> [What is needed] Write the data below out in full, exactly as it stands.

*-*-*

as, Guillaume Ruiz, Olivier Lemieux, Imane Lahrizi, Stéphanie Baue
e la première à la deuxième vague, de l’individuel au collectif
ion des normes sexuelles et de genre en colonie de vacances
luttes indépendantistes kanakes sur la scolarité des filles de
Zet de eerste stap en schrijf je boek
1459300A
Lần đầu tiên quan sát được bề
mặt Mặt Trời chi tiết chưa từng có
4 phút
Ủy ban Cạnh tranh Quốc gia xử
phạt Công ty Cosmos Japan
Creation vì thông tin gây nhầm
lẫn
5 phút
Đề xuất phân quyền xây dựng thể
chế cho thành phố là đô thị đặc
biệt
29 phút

*-*-*

> [Task response]
as, Guillaume Ruiz, Olivier Lemieux, Imane Lahrizi, Stéphanie Baue
e la première à la deuxième vague, de l’individuel au collectif
ion des normes sexuelles et de genre en colonie de vacances
luttes indépendantistes kanakes sur la scolarité des filles de
Zet de eerste stap en schrijf je boek
1459300A
Lần đầu tiên quan sát được bề
mặt Mặt Trời chi tiết chưa từng có
4 phút
Ủy ban Cạnh tranh Quốc gia xử
phạt Công ty Cosmos Japan
Creation vì thông tin gây nhầm
lẫn
5 phút
Đề xuất phân quyền xây dựng thể
chế cho thành phố là đô thị đặc
biệt
29 phút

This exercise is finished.